La sentenza ha ritenuto che l’attore non aveva fornito la prova di un possesso ventennale utile ad usucapionem, osservando che al riguardo non era sufficiente il fatto che i primi due testamenti risalissero ad oltre un ventennio rispetto all’atto di compravendita di G.R.. Orbene le doglianze, pur facendo riferimento a violazioni di legge e a vizi di motivazione, da cui la sentenza e’ immune, si risolvono nella censura dell’apprezzamento delle risultanze istruttorie, che e’ evidentemente oggetto riservato dell’indagine di fatto riservata al giudice di merito, formulando il ricorrente una ricostruzione del fatto difforme da quella compiuta dalla sentenza.
Al riguardo, va considerato che l’accertamento del fatto e’ operazione riservata al giudice di merito che puo’ essere censurata in sede di legittimita’ sotto il profilo del vizio di omessa, insufficiente e contraddittoria motivazione ai sensi dell’art. 360 c.p.c., comma 1, n. 5, il quale peraltro si configura solo quando nel ragionamento del giudice di merito sia riscontrabile il mancato o insufficiente esame di punti decisivi della controversia, prospettati dalle parti o rilevabili d’ufficio, ovvero un insanabile contrasto tra le argomentazioni adottate tale da non consentire l’identificazione del procedimento logico – giuridico posto a base della decisione; tali vizi non possono consistere nella difformita’ dell’apprezzamento dei fatti e delle prove dato dal giudice del merito rispetto a quello preteso dalla parte, spettando solo al giudice di merito individuare le fonti del proprio convincimento, valutare le prove, controllarne l’attendibilita’ e la concludenza, scegliere tra le risultanze istruttorie quelle ritenute idonee a dimostrare i fatti in discussione, dare prevalenza all’uno o all’altro mezzo di prova, mentre alla Corte di Cassazione non e’ conferito il potere di riesaminare e valutare autonomamente il merito della causa, non essendo compito del giudice di legittimita’ verificare l’esattezza della decisione rispetto alle risultanze istruttorie: spetta alla Cassazione quello di controllare, sotto il profilo logico e formale, la correttezza giuridica del provvedimento impugnato attraverso l’esame del suo contenuto. D’altra parte il vizio di motivazione per omesso esame di un documento o di una prova testimoniale e’ configurabile qualora si prospetti che le relative risultanze, ove fossero state considerate, avrebbero con certezza portato a una decisione diversa da quella adottata e postula altresi’ che, in virtu’ del principio di autosufficienza del ricorso per Cassazione, la parte trascriva integralmente il testo del documento o della prova non esaminati, in modo da consentire alla Corte di verificarne la decisivita’.

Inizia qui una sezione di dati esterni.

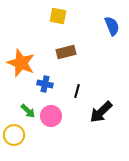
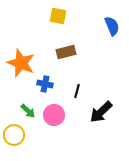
pink circle: moved 3 px right, 1 px up
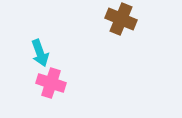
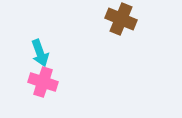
pink cross: moved 8 px left, 1 px up
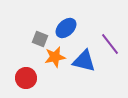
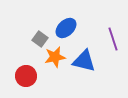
gray square: rotated 14 degrees clockwise
purple line: moved 3 px right, 5 px up; rotated 20 degrees clockwise
red circle: moved 2 px up
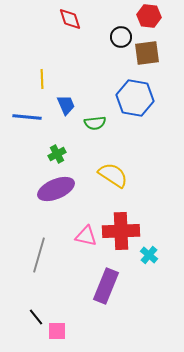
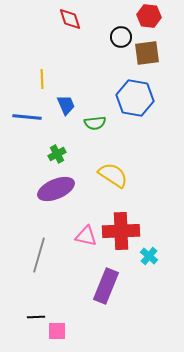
cyan cross: moved 1 px down
black line: rotated 54 degrees counterclockwise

La questione relativa al mancato esame dell’acquisto per usucapione decennale, non risultando trattata dalla sentenza impugnata, e’ nuova e, come tale, e’ inammissibile in sede di legittimita’, involgendo specifici accertamenti di fatto: eventualmente il ricorrente avrebbe dovuto denunciare l’omesso esame, dimostrando di averla tempestivamente e ritualmente proposta nel giudizio di merito. Il ricorso va rigettato.
Non va adottata alcuna statuizione in ordine alla regolamentazione delle spese relative alla presente fase, non avendo l’intimata svolto attivita’ difensiva.
P.Q.M.
Rigetta il ricorso.
Cosi’ deciso in Roma, nella Camera di consiglio, il 26 novembre 2009.